History rightly remembers these events as the Bloody Assizes.
Catherine must have been aware of what was going on and must have been in despair. Did Elmer obey her order when he entered the courtroom and stood with others in the public gallery, or did he obey something far more acute and ephemeral? From later material, the content of which leads us to speculate upon a marriage between this high-born daughter and her father’s manservant, we have to conclude that it was the latter that drove him to such a desperate measure. I hope they loved one another; the romantic that lurks in the heart of every historian must hold sway here and wish that happiness in some measure compensated for such desperate grief.
One thing we do know for certain is that Elmer had bad news to take back to Catherine. Her father had been sentenced to a traitor’s death.
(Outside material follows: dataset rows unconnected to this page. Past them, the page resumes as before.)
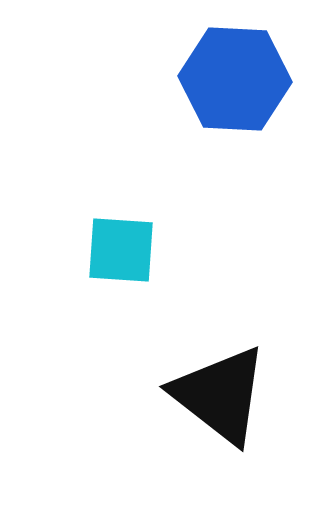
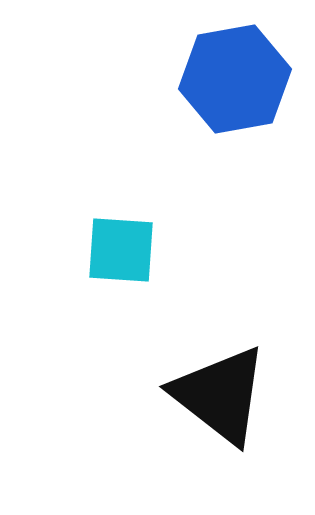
blue hexagon: rotated 13 degrees counterclockwise
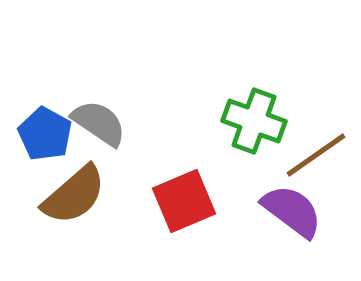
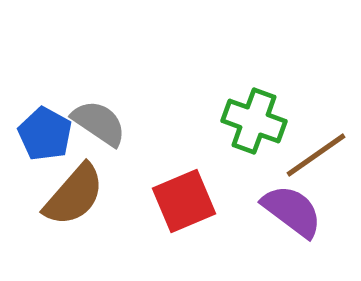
brown semicircle: rotated 8 degrees counterclockwise
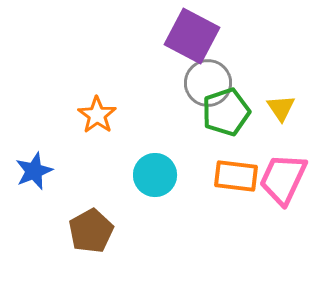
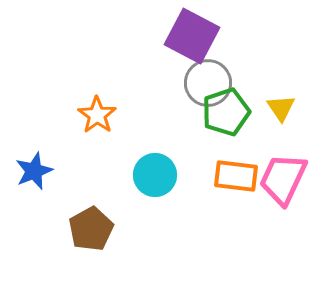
brown pentagon: moved 2 px up
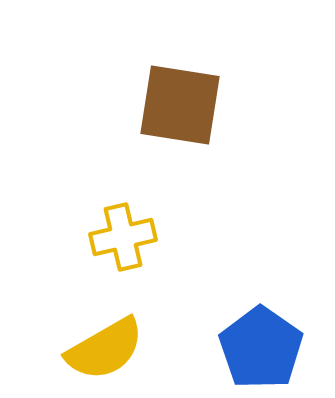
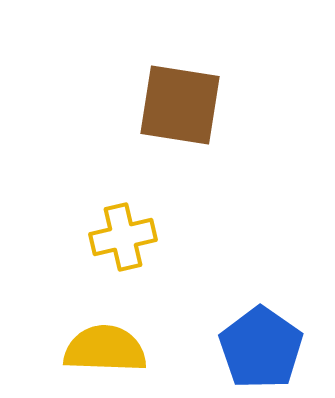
yellow semicircle: rotated 148 degrees counterclockwise
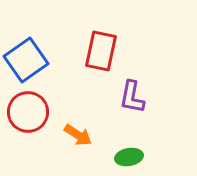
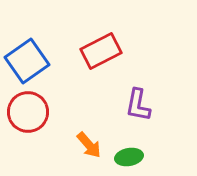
red rectangle: rotated 51 degrees clockwise
blue square: moved 1 px right, 1 px down
purple L-shape: moved 6 px right, 8 px down
orange arrow: moved 11 px right, 10 px down; rotated 16 degrees clockwise
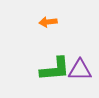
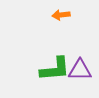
orange arrow: moved 13 px right, 7 px up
To be flogged and then hung, drawn and quartered. Judge Jeffries had handed down twelve such judgements in that morning alone, and though five of those were then commuted to transportation to the colonies in the West Indies, and one man managed to pay for his freedom, Henry Kirkwood died a scant five days later. It is my hope that Elmer had taken Catherine north again by then and that she did not witness this final terrible scene, but her letters seem to hint that she was there, at least at the beginning.
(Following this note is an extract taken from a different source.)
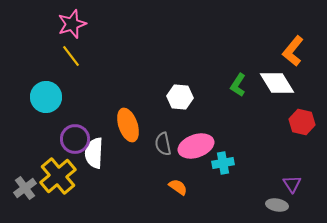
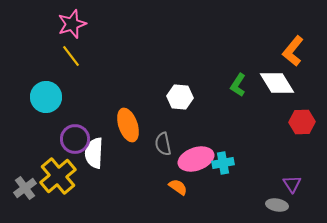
red hexagon: rotated 15 degrees counterclockwise
pink ellipse: moved 13 px down
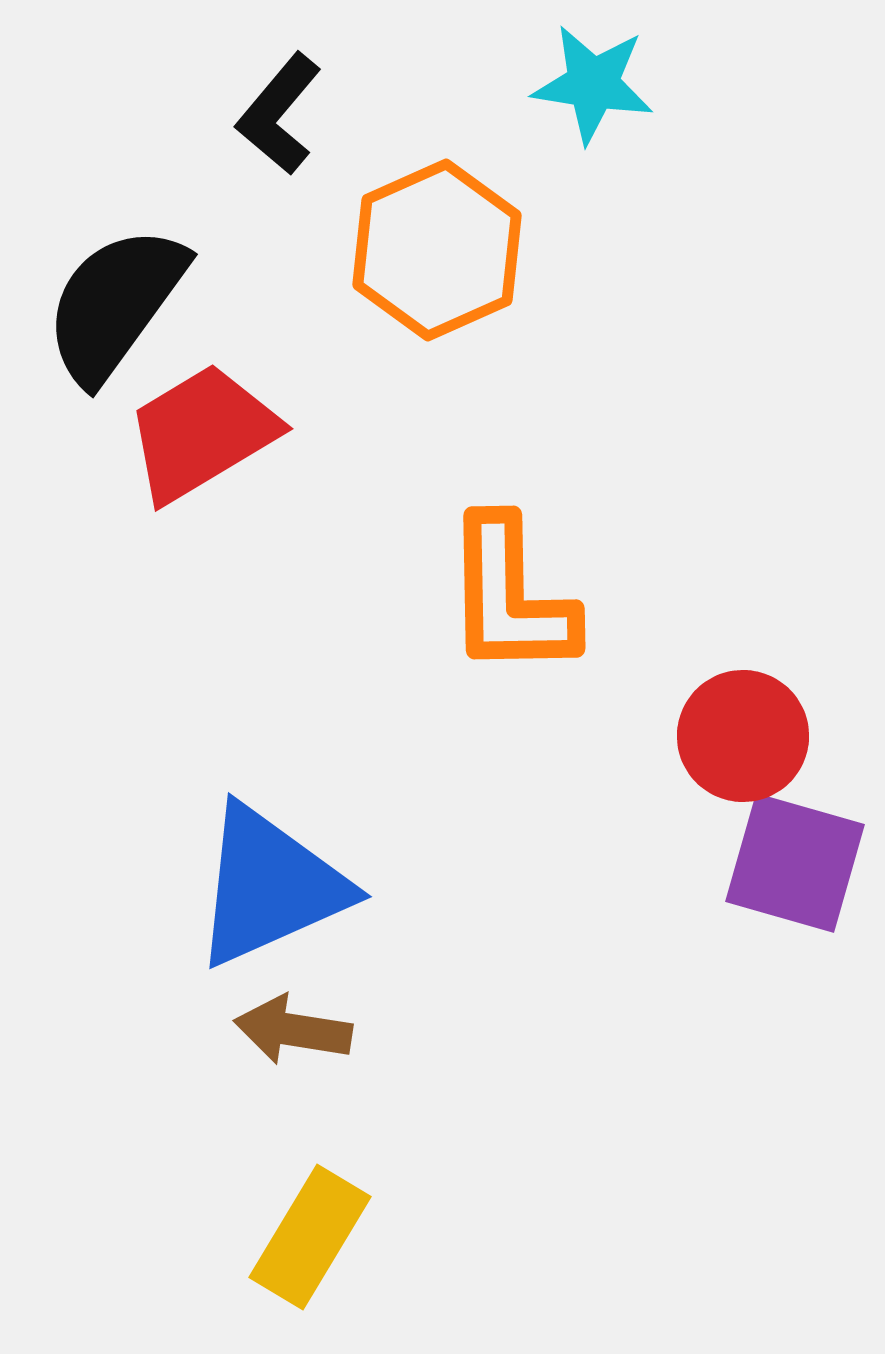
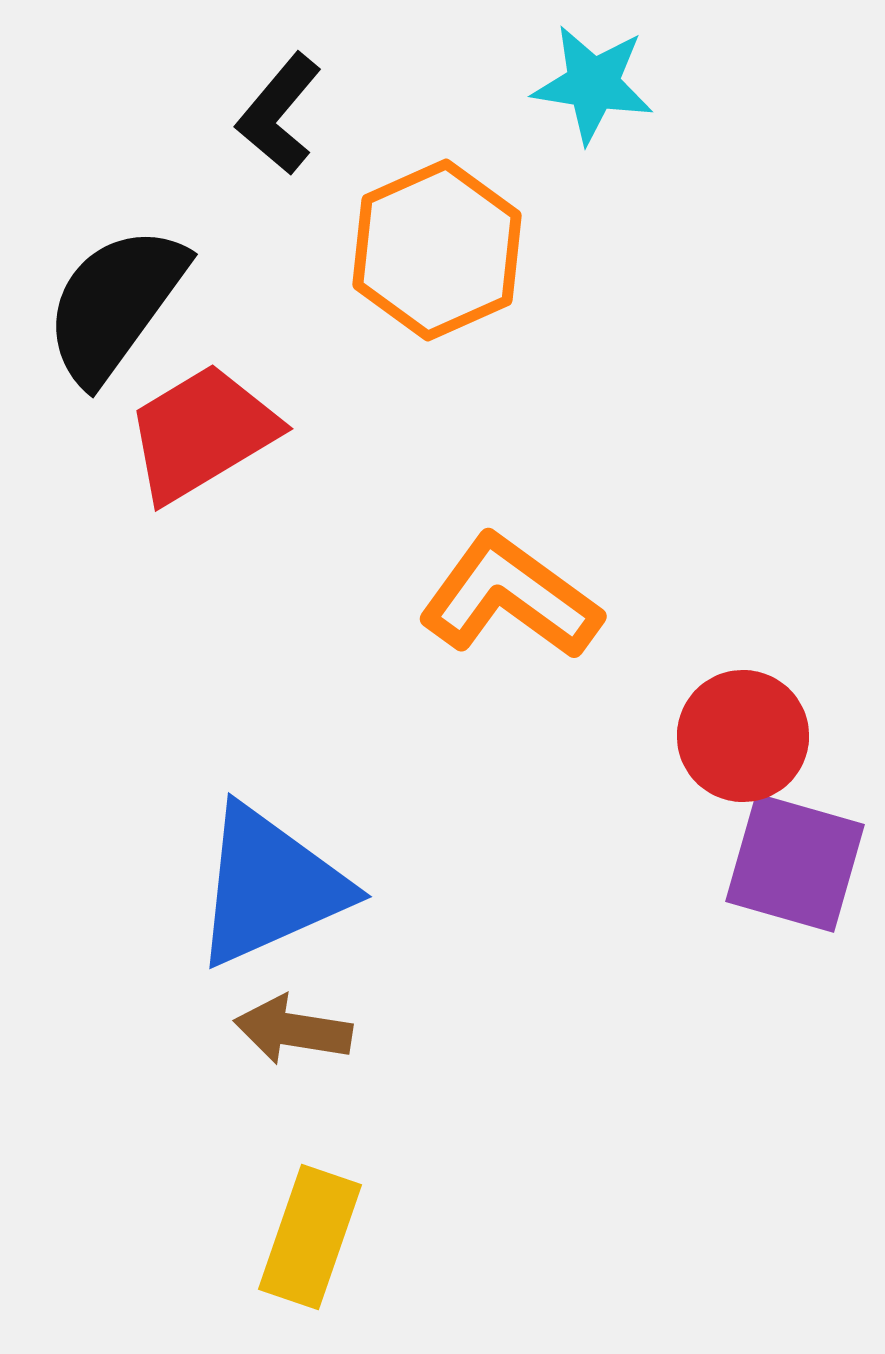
orange L-shape: rotated 127 degrees clockwise
yellow rectangle: rotated 12 degrees counterclockwise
She writes, ‘I saw him on the cart, dressed only in a torn shirt of stayned linen. The hangman playced the halter about his neck and it was all I culd do not to cry out for mercy. His freyndes had failed him. I wrote letters and begged Lord Castleton and the Layde Claire if they culd but buy him and have him sent instead to work the plantations. Many such gifts having been made to those loyal to the king, their lives were perhaps sayved, and I begged them to buy my father’s bond that he might at least have a chance of life even if so far away I could not hope to see his face in my lifetime. But they did not reply. Elmer warned me that they wuld not, but even so theyre ill response all but drove me to despair. We left before we saw the rest, I half faint with heat and feare and sorrow, and Elmer carried me hence.’